Она вертит им как хочет. Все его так и называют — Янкин муж.

Но если что-то надо сделать по дому серьезное, Янка за все берется сама, он у нее зубной техник, бережет руки.

У него неприятная привычка оттопыривать нижнюю губу и теребить ее кончиками пальцев.

Вообще он замечательный отец, все время возится с детьми. Но смешной. Со старшим разговаривал, пока тот еще был в колыбельке, повторяя одно слово:

— Папа! Папа!

Все хотел, чтобы первое слово сына было не «мама», а «папа».

А тот внятно произнес:

— Дай!

Первые роды у Янки были очень тяжелые, и помню, как она тогда сказала:

— Никогда больше! Сашка, не рожай!

А потом, когда снова забеременела, говорила совсем другое, что все страшное, связанное с болью, забывается и снова хочется жить и рожать:

— Как это природа хорошо придумала — забвение! Понимаешь, ужас забывается, а разве можно забыть, как держишь на руках новорожденного? Вся спинка на ладони, кожица бархатная, пузичко по бокам распирает.

Янкин муж важно объяснил, когда однажды пошли все втроем гулять с коляской, что родовые муки необходимы для появления материнского инстинкта. Прочитал где-то, что проводили опыты: обезьяны рожали под действием анестезии, потом перегрызали пуповину, съедали послед, но вскармливать детей не желали.

— Так что боль нужна. Научно доказано. Без боли не будет жизни.

Мне с Яночкой моей хорошо. Всегда вспомним что-нибудь.

Однажды она ночевала у нас на даче. Сколько же нам было? Тринадцать? Четырнадцать? Мама послала повесить белье на веревках между березами, и мы стали в шутку хлестать друг друга мокрыми полотенцами по голым ногам. Сначала в шутку — игра. А потом с остервенением — до слез.

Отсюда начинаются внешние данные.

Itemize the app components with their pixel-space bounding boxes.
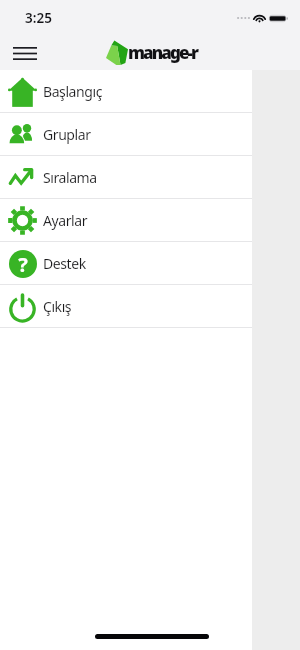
button[interactable]: Gruplar [0,113,252,155]
button[interactable]: Başlangıç [0,70,252,112]
staticText: manage-r [128,41,198,64]
button[interactable]: Ayarlar [0,199,252,241]
staticText: Destek [43,254,86,273]
staticText: 3:25 [25,9,52,27]
button[interactable]: Çıkış [0,285,252,327]
staticText: Çıkış [43,297,72,316]
button[interactable]: Open navigation menu [6,34,44,72]
staticText: Sıralama [43,168,97,187]
staticText: Ayarlar [43,211,88,230]
staticText: Gruplar [43,125,91,144]
staticText: ? [18,251,28,278]
button[interactable]: ? [0,242,252,284]
staticText: Başlangıç [43,82,102,101]
button[interactable]: Sıralama [0,156,252,198]
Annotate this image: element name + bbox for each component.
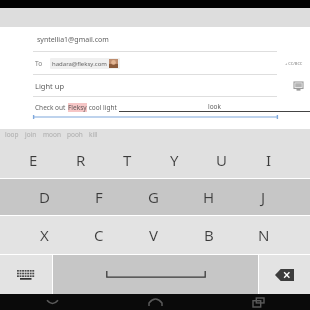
staticText: hadara@fleksy.com — [52, 60, 107, 68]
button[interactable]: Recent apps — [207, 294, 310, 310]
button[interactable]: Space — [53, 255, 258, 294]
button[interactable]: + CC/BCC — [282, 61, 306, 66]
staticText: R — [76, 150, 86, 170]
button[interactable]: Y — [151, 141, 198, 178]
staticText: Fleksy — [68, 103, 87, 112]
staticText: pooh — [67, 130, 83, 139]
button[interactable]: C — [71, 216, 126, 254]
button[interactable]: Home — [104, 294, 207, 310]
button[interactable]: R — [57, 141, 104, 178]
button[interactable]: V — [126, 216, 181, 254]
staticText: Check out — [35, 103, 68, 112]
staticText: Y — [170, 150, 179, 170]
button[interactable]: U — [198, 141, 245, 178]
staticText: E — [29, 150, 38, 170]
staticText: Light up — [35, 81, 65, 91]
staticText: D — [39, 187, 50, 207]
button[interactable]: I — [245, 141, 292, 178]
staticText: U — [216, 150, 227, 170]
staticText: To — [35, 59, 43, 68]
staticText: + CC/BCC — [285, 61, 303, 66]
button[interactable]: Light up — [0, 75, 310, 97]
staticText: T — [123, 150, 132, 170]
staticText: I — [266, 150, 272, 170]
staticText: kill — [89, 130, 98, 139]
staticText: moon — [43, 130, 61, 139]
staticText: cool light — [87, 103, 119, 112]
button[interactable]: join — [22, 130, 40, 139]
button[interactable]: pooh — [64, 130, 86, 139]
staticText: join — [25, 130, 37, 139]
button[interactable]: syntellia1@gmail.com — [0, 27, 310, 52]
staticText: H — [203, 187, 215, 207]
staticText: F — [95, 187, 103, 207]
button[interactable]: B — [181, 216, 236, 254]
button[interactable]: G — [126, 179, 181, 215]
button[interactable]: Backspace — [259, 255, 310, 294]
staticText: syntellia1@gmail.com — [37, 35, 109, 45]
button[interactable]: Attach image — [291, 79, 305, 93]
staticText: C — [94, 225, 104, 245]
button[interactable]: Switch keyboard — [0, 255, 52, 294]
button[interactable]: To — [0, 52, 310, 75]
button[interactable]: loop — [2, 130, 22, 139]
staticText: X — [40, 225, 49, 245]
staticText: V — [149, 225, 159, 245]
staticText: G — [148, 187, 159, 207]
button[interactable]: N — [236, 216, 291, 254]
button[interactable]: kill — [86, 130, 101, 139]
button[interactable]: Check out — [0, 97, 310, 117]
button[interactable]: Back — [0, 294, 104, 310]
staticText: B — [204, 225, 214, 245]
staticText: loop — [5, 130, 19, 139]
button[interactable]: D — [17, 179, 71, 215]
button[interactable]: X — [17, 216, 71, 254]
button[interactable]: T — [104, 141, 151, 178]
button[interactable]: F — [71, 179, 126, 215]
staticText: J — [261, 187, 266, 207]
staticText: N — [258, 225, 270, 245]
staticText: look — [208, 102, 222, 111]
button[interactable]: E — [10, 141, 57, 178]
button[interactable]: J — [236, 179, 291, 215]
button[interactable]: moon — [40, 130, 64, 139]
button[interactable]: H — [181, 179, 236, 215]
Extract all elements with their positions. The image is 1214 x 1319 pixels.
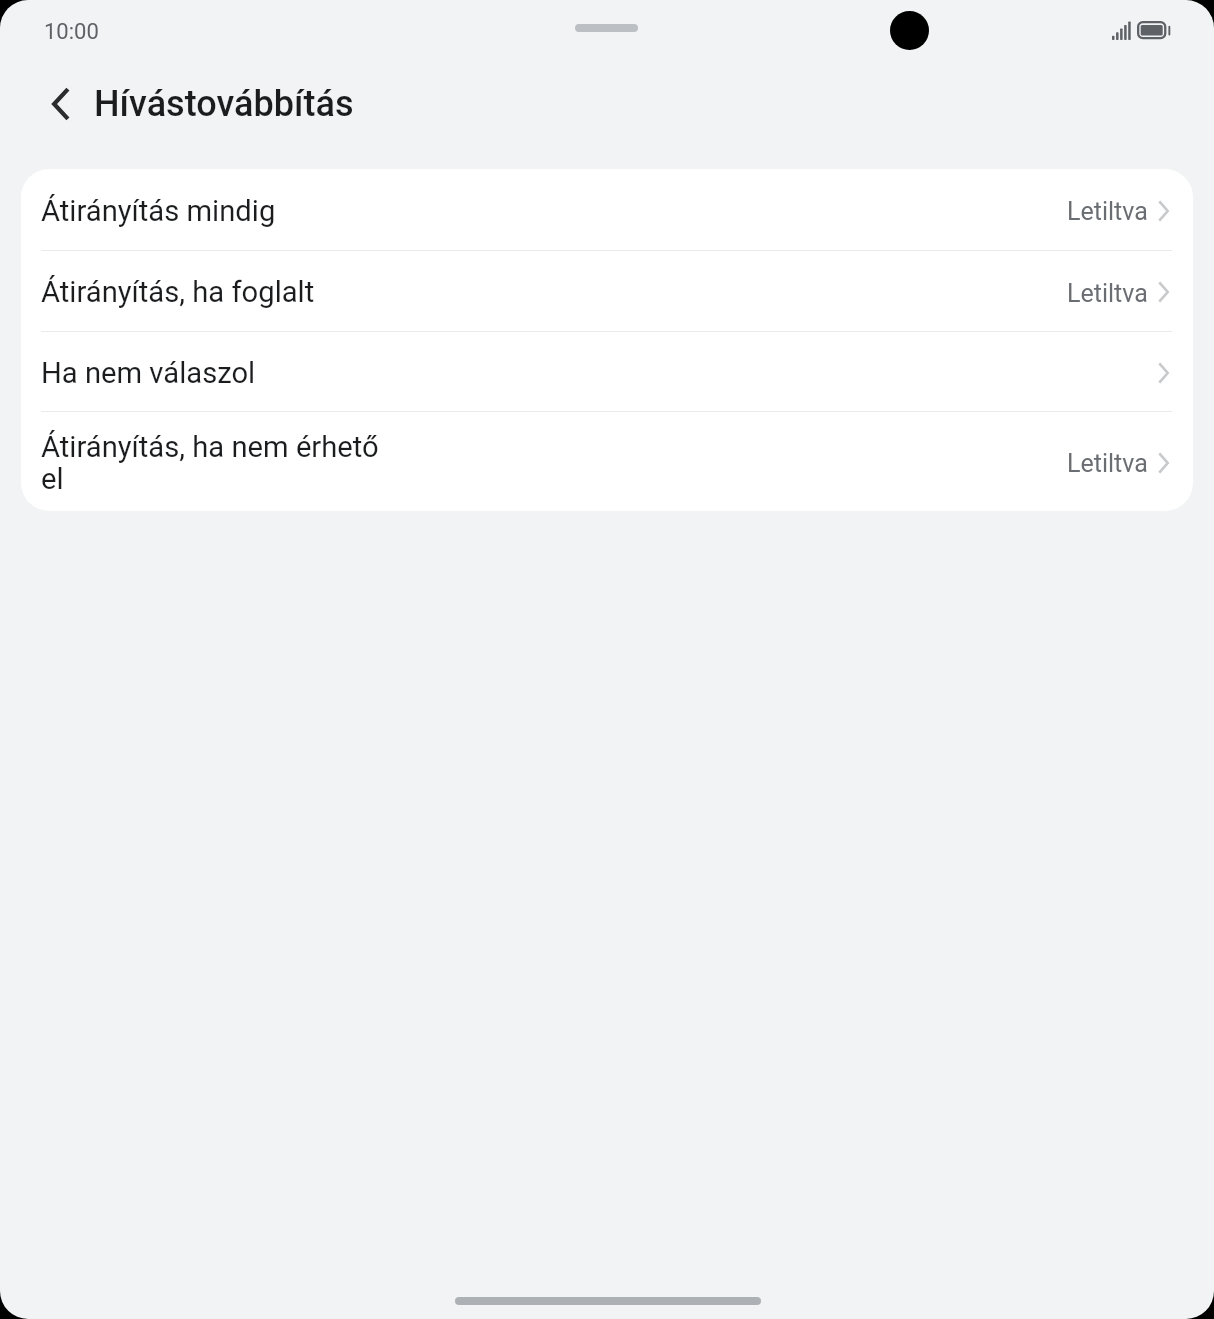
staticText: Átirányítás, ha foglalt <box>41 277 315 309</box>
staticText: Átirányítás mindig <box>41 196 276 228</box>
staticText: 10:00 <box>44 19 99 45</box>
button[interactable]: Back <box>37 80 85 128</box>
button[interactable]: Ha nem válaszol <box>21 332 1193 411</box>
button[interactable]: Átirányítás, ha foglalt <box>21 251 1193 331</box>
staticText: Átirányítás, ha nem érhető el <box>41 432 401 496</box>
staticText: Hívástovábbítás <box>94 83 354 125</box>
staticText: Letiltva <box>1067 197 1148 226</box>
staticText: Letiltva <box>1067 279 1148 308</box>
button[interactable]: Átirányítás, ha nem érhető el <box>21 412 1193 511</box>
staticText: Ha nem válaszol <box>41 358 256 390</box>
staticText: Letiltva <box>1067 449 1148 478</box>
button[interactable]: Átirányítás mindig <box>21 169 1193 250</box>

Какое счастье, что у меня есть Яна! И ее Костик. А теперь еще и Игорек.

У малыша объем груди на два сантиметра больше головки — признак здоровья. Сосет с усердием.

Молока сколько угодно. Янка мучается, не знает, что с ним делать, мужу дает отсасывать.

Когда я остаюсь посидеть вечером с детьми, Яна нацеживает бутылочку.

Уходя, она засовывает в лифчик ваты.

— Кошмар какой-то. Каждый раз я вся мокрая. Почему нельзя было создать женщину сразу с краном?

Они уходят, а я так люблю кормить малыша. Пока старший играет в кубики на полу, подогреваю остывшую бутылочку в теплой воде на плите. Устраиваюсь в кресле с голодным чудом. Опрокидываю несколько капель на кожу у локтя, слизываю сама, потом начинаю осторожно кормить. Он корчит умилительные рожицы, пускает пузыри, а я чувствую себя совершенно счастливой. Что-то не так, хнычет. Из бутылочки плохо течет. Иду на кухню, раскаленной иглой пытаюсь увеличить отверстие. Теперь льется слишком сильно. Приходится сменить соску. Потом хожу с ним на плече по комнате, похлопываю по спинке, чтобы срыгнул. Ласкаюсь к этому крошечному существу, остро пахнущему молоком и мочой.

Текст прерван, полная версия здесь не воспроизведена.